Frequently Asked Questions
Who needs a Business Associate Agreement?
Any covered entity (hospital, physician practice, health plan, or healthcare clearinghouse) needs a BAA with every vendor or contractor that creates, receives, maintains, or transmits protected health information (PHI) on its behalf. Common business associates: EHR vendors, billing companies, IT support providers, cloud hosting providers storing PHI, transcription services, quality improvement organizations, legal counsel reviewing PHI-containing records, and benefits administrators. If you're unsure whether a vendor qualifies, the safer assumption is that a BAA is required.
What happens if I don't have a BAA in place?
Operating without a required BAA is a HIPAA violation, independently of whether any breach occurs. If a breach does occur and OCR investigates, a missing BAA is a significant aggravating factor that can escalate penalties from the "lack of knowledge" tier to "willful neglect." Recent OCR enforcement actions have included penalties specifically for missing BAAs. The covered entity bears primary liability for not obtaining the BAA; however, since HITECH made business associates directly liable, the business associate may also face independent enforcement.
Can a vendor refuse to sign a BAA?
A vendor can refuse, but a covered entity cannot legally share PHI with a vendor who refuses to sign a BAA. If a vendor refuses, the covered entity must either find a compliant alternative or restructure the service to eliminate PHI sharing. In practice, most enterprise software vendors serving healthcare clients have standard BAAs available. For vendors unfamiliar with HIPAA (common when healthcare companies use general-purpose SaaS tools), providing a template and explaining the requirement usually resolves the issue. A vendor's flat refusal to sign any BAA is a red flag about their overall compliance posture.
Does a BAA make a vendor HIPAA compliant?
No. A BAA is a contractual obligation — it requires the vendor to comply with HIPAA, but it doesn't verify that they actually do. The covered entity remains responsible for the PHI it shares and must conduct due diligence on business associates' security practices.
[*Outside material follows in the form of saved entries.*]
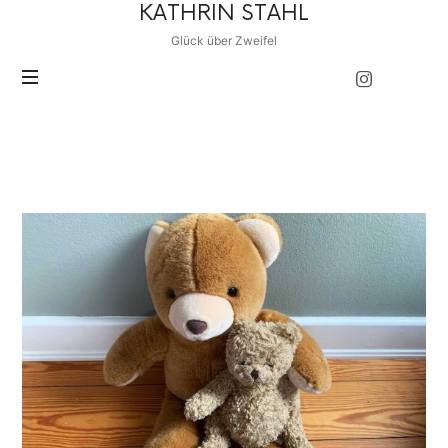
KATHRIN
KATHRIN STAHL
STAHL
Glück über Zweifel
POSTS TAGGED
Therapie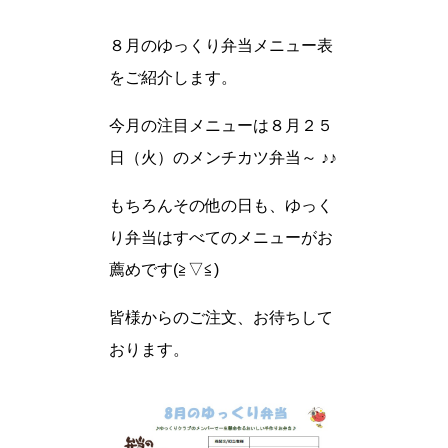
８月のゆっくり弁当メニュー表
をご紹介します。
今月の注目メニューは８月２５
日（火）のメンチカツ弁当～ ♪♪
もちろんその他の日も、ゆっく
り弁当はすべてのメニューがお
薦めです(≧▽≦)
皆様からのご注文、お待ちして
おります。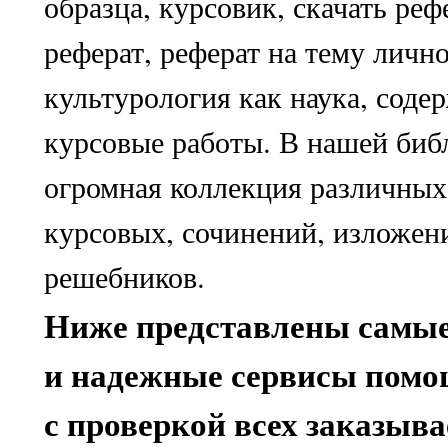
образца, курсовик, скачать реф
реферат, реферат на тему лично
культурология как наука, соде
курсовые работы. В нашей биб
огромная коллекция различных
курсовых, сочинений, изложен
решебников.
Ниже представлены самы
и надежные сервисы помо
с проверкой всех заказыв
Requesting evidence of HIPAA compliance (SOC 2 Type II reports, HITRUST certification, or independent security assessments) provides meaningful assurance that the contractual obligations are backed by actual security controls. A BAA from a non-compliant vendor is a piece of paper, not protection.
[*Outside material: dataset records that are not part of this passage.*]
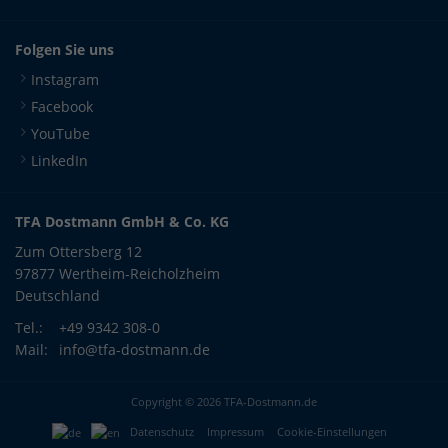
Folgen Sie uns
Instagram
Facebook
YouTube
LinkedIn
TFA Dostmann GmbH & Co. KG
Zum Ottersberg 12
97877 Wertheim-Reicholzheim
Deutschland
Tel.:
+49 9342 308-0
Mail:
info@tfa-dostmann.de
Copyright © 2026 TFA-Dostmann.de
Datenschutz
Impressum
Cookie-Einstellungen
How often should I update my BAAs?
Review BAAs when: (1) the underlying service agreement changes materially, (2) the scope of PHI sharing changes, (3) the vendor adds subcontractors with PHI access, (4) there is a significant regulatory change, or (5) as part of an annual compliance review. HITECH required updates to existing BAAs when it came into effect; subsequent regulatory guidance has required additional provisions. A BAA from 2010 that hasn't been updated likely doesn't reflect current requirements. Establish a BAA renewal cycle — at minimum every three years — regardless of whether specific changes have occurred.